_WHAT IS BEING ASKED_: Whenever the word "emballage" appears in a line of the listing, copy that line.

_INFORMATION SHOWN_:
......

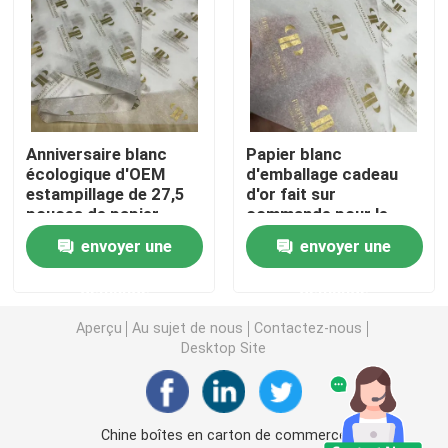
Boîtes imprimées polychromes
Dictionnaire anglais imprimable
Anniversaire blanc
Papier blanc
écologique d'OEM
d'emballage cadeau
Calendrier de bureau imprimable
estampillage de 27,5
d'or fait sur
pouces de papier
commande pour le
d'emballage
mariage 70 x 50cm
Boîte d'emballage en papier imprimé
envoyer une
envoyer une
d'anniversaire
demande
demande
Sacs non tissés
Aperçu
Au sujet de nous
Contactez-nous
Desktop Site
Boîte claire de boursouflure
Autocollant auto-adhésif
Chine boîtes en carton de commerce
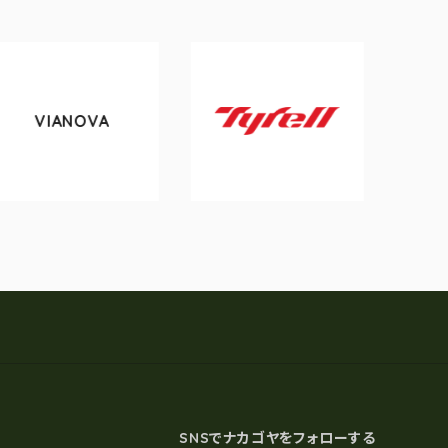
A
tokyobike
Tyrell
SNSでナカゴヤをフォローする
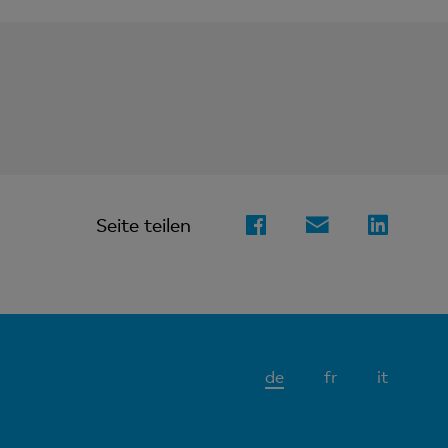
Seite teilen
Aktives
de
fr
it
Element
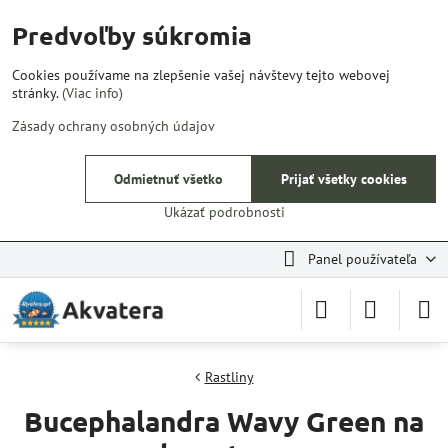
Predvoľby súkromia
Cookies používame na zlepšenie vašej návštevy tejto webovej
stránky.
(Viac info)
Zásady ochrany osobných údajov
Odmietnuť všetko
Prijať všetky cookies
Ukázať podrobnosti
Panel používateľa
Rastliny
Bucephalandra Wavy Green na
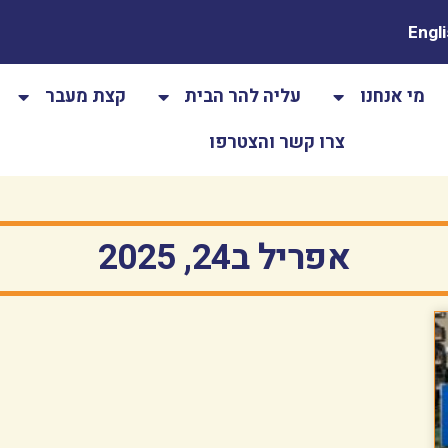
Engl
מי אנחנו
עליה להר הבית
קצת מעבר
צרו קשר והצטרפו
אפריל ב24, 2025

......

_SOLUTION FOR THIS TASK_:
d'emballage cadeau
d'emballage
Boîte d'emballage en papier imprimé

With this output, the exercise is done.